In this guide, we will explore one of the frequently encountered interview questions. The coin change conundrum serves as an excellent illustration of employing a dynamic programming strategy. Let's delve into comprehending the issue at hand.
Problem statement
Given an integer N and an array called coins, which holds different denominations of coins, where N represents a specific coin value and the array consists of various coin denominations. The objective is to provide change for N using the coins from the array in a manner that minimizes the number of coins utilized.
Example
Let's consider an input array coins = {10, 25, 5}, where the total number of coins is 3.
We have N = 30.
The result is two since we can combine a 25 rupee coin with a 5 rupee coin to total 30. (25 + 5 = 30)
Likewise, coins = {1, 9, 6, 5}, total number of coins = 4
N = 13
The result is three because it requires two 6 rupees coins and one 1 rupee coin. (6 + 6 + 1 = 13)
Approach 1
The method involves employing a recursive strategy. It commences with the value N, and at each step, it breaks down the issue into more manageable sub-problems. This is achieved by selecting each coin from the array of coins and subtracting it from N. When N reaches zero, the desired solution is obtained.
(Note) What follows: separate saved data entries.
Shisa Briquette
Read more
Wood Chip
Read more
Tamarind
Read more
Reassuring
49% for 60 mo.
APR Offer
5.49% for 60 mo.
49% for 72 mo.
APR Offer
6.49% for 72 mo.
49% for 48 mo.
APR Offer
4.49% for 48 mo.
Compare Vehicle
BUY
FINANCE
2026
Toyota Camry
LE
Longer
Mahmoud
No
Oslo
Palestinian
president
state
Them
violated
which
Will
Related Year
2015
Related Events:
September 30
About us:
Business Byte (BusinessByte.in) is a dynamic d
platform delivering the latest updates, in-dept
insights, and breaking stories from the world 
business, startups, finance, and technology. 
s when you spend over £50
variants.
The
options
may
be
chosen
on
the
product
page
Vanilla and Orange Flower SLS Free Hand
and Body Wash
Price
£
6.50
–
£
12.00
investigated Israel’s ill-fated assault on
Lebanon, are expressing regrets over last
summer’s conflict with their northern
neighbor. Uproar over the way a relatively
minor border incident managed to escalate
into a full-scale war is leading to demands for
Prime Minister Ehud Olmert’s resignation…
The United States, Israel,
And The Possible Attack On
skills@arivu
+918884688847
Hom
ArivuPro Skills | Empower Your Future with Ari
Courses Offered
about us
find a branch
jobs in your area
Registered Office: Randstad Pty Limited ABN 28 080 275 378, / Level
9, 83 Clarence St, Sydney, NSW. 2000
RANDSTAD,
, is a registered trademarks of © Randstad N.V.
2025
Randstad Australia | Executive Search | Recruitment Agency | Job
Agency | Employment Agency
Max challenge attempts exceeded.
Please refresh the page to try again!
To obtain the most efficient outcome, the function returns the smallest value among all possible combinations.
C++ code
#include <bits/stdc++.h>
using namespace std;
int minCoins(int coins[], int total_coins, int N) // Function to return the minimum // coins needed
{
if (N == 0) // If we have a combination then
return 0;
int result = INT_MAX; // Currently result is initialised as INT_MAX
for (int i = 0; i < total_coins; i++) // run until availability of coins
{
if (coins[i] <= N) { // Add to the list of counting
int sub_res = 1 + minCoins(coins, total_coins, N - coins[i]); // add 1 due to the coin inclusion
// see if result can minimize
if (sub_res < result)
result = sub_res;
}
}
return result;
}
int main()
{
int coins[] = { 10, 25, 5 };
int sum = 30; // the money to convert
int total_coins = 3; // total availability of coins
cout << "Minmum coins needed are " << minCoins(coins, total_coins, sum);
}
Output
Minimum coins needed are 2
The previous solution is inadequate for handling larger inputs. In such scenarios, the recursive method proves to be ineffective.
Now let us look at an optimized approach.
Approach 2
This method employs the concept of bottom-up dynamic programming.
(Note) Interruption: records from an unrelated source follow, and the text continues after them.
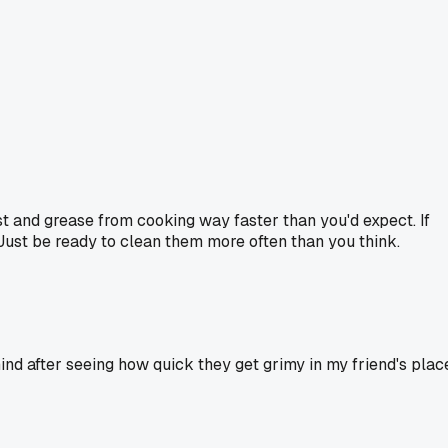
t and grease from cooking way faster than you'd expect. If
 Just be ready to clean them more often than you think.
nd after seeing how quick they get grimy in my friend's plac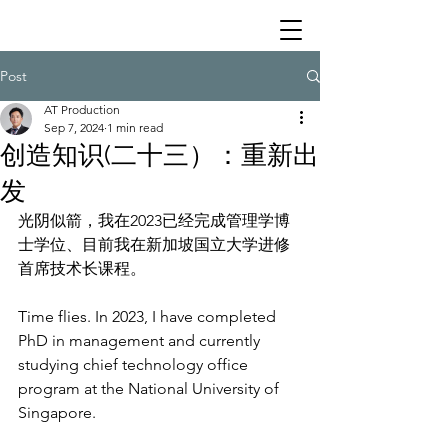
Post
AT Production
Sep 7, 2024
1 min read
创造知识(二十三）：重新出
发
光阴似箭，我在2023已经完成管理学博
士学位、目前我在新加坡国立大学进修
首席技术长课程。
Time flies. In 2023, I have completed 
PhD in management and currently 
studying chief technology office 
program at the National University of 
Singapore.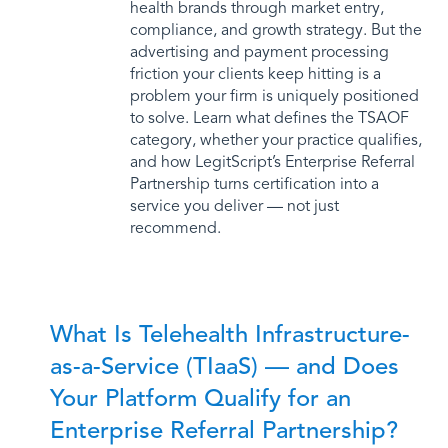
health brands through market entry,
compliance, and growth strategy. But the
advertising and payment processing
friction your clients keep hitting is a
problem your firm is uniquely positioned
to solve. Learn what defines the TSAOF
category, whether your practice qualifies,
and how LegitScript’s Enterprise Referral
Partnership turns certification into a
service you deliver — not just
recommend.
What Is Telehealth Infrastructure-
as-a-Service (TIaaS) — and Does
Your Platform Qualify for an
Enterprise Referral Partnership?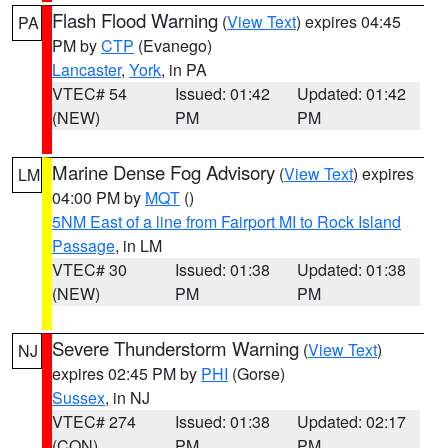
Flash Flood Warning
(
View Text
) expires 04:45
PA
PM by
CTP
(Evanego)
Lancaster
,
York
, in PA
VTEC# 54
Issued: 01:42
Updated: 01:42
(NEW)
PM
PM
Marine Dense Fog Advisory
(
View Text
) expires
LM
04:00 PM by
MQT
()
5NM East of a line from Fairport MI to Rock Island
Passage
, in LM
VTEC# 30
Issued: 01:38
Updated: 01:38
(NEW)
PM
PM
Severe Thunderstorm Warning
(
View Text
)
NJ
expires 02:45 PM by
PHI
(Gorse)
Sussex
, in NJ
VTEC# 274
Issued: 01:38
Updated: 02:17
(CON)
PM
PM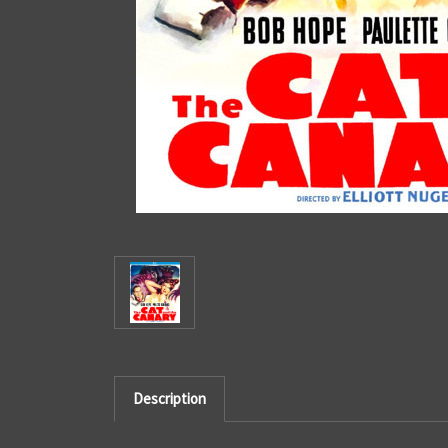
Description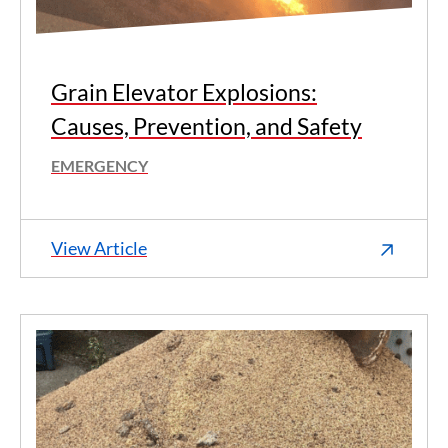
Grain Elevator Explosions:
Causes, Prevention, and Safety
EMERGENCY
View Article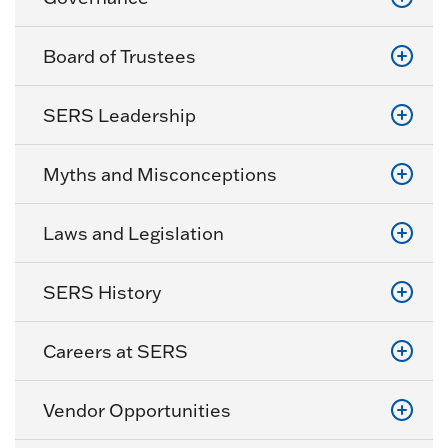
Board of Trustees
SERS Leadership
Myths and Misconceptions
Laws and Legislation
SERS History
Careers at SERS
Vendor Opportunities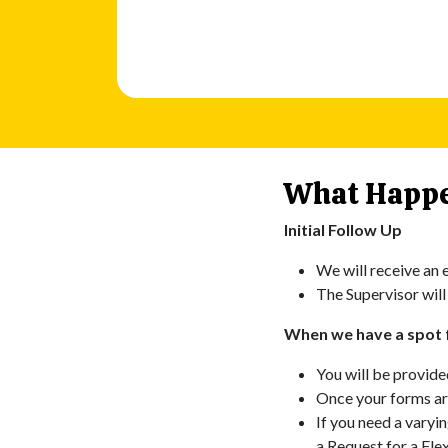
What Happe
Initial Follow Up
We will receive an e
The Supervisor will
When we have a spot 
You will be provide
Once your forms are
If you need a varyi
a Request for a Fle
As subtasks are recalculated repeatedly, a scenario of overlapping subproblems arises. The issue of redundant calculations can be addressed by employing the concept of memoization. This involves establishing a dp array to retain the calculated values at a specific point. Progressively evaluate all feasible permutations at each juncture. Upon considering all permutations, the final value in the dp array furnishes the solution.
C++ code
#include <bits/stdc++.h>
using namespace std;
int coins[] = { 10, 25, 5 }; // coins array
int dp[1000] = { 0 }; // array for memoisation
int minCoins(int N, int M) // N is the sum , M is total_coins
{
for (int i = 0; i <= N; i++)
dp[i] = INT_MAX; // Initialise all dp[] value to INT_MAX
dp[0] = 0; // Base case if sum becomes zero min rupees = 0
//Iterating in the outer loop for possible values of sum between 1 to N
//Since our final solution for sum = N might depend upon any of these values
for (int i = 1; i <= N; i++) {
//Inner loop denotes the index of coin array.
//For each value of sum, to obtain the optimal solution.
for (int j = 0; j < M; j++) {
//i ?> sum
//j ?> next coin index
//If we can include this coin in our solution
if (coins[j] <= i) {
//Solution might include the newly included coin
dp[i] = min(dp[i], 1 + dp[i - coins[j]]);
}
}
}
return dp[N];
}
int main()
{
int sum = 30; // the money to convert
int total_coins = 3; // total availability of coins
cout << "Minimum coins needed are " << minCoins(sum, total_coins);
}
Output
Minimum coins needed are 2
The computational complexity of the algorithm is O(total_coins + sum). This strategy is highly efficient due to saving the outcomes at each step and leveraging them in subsequent iterations.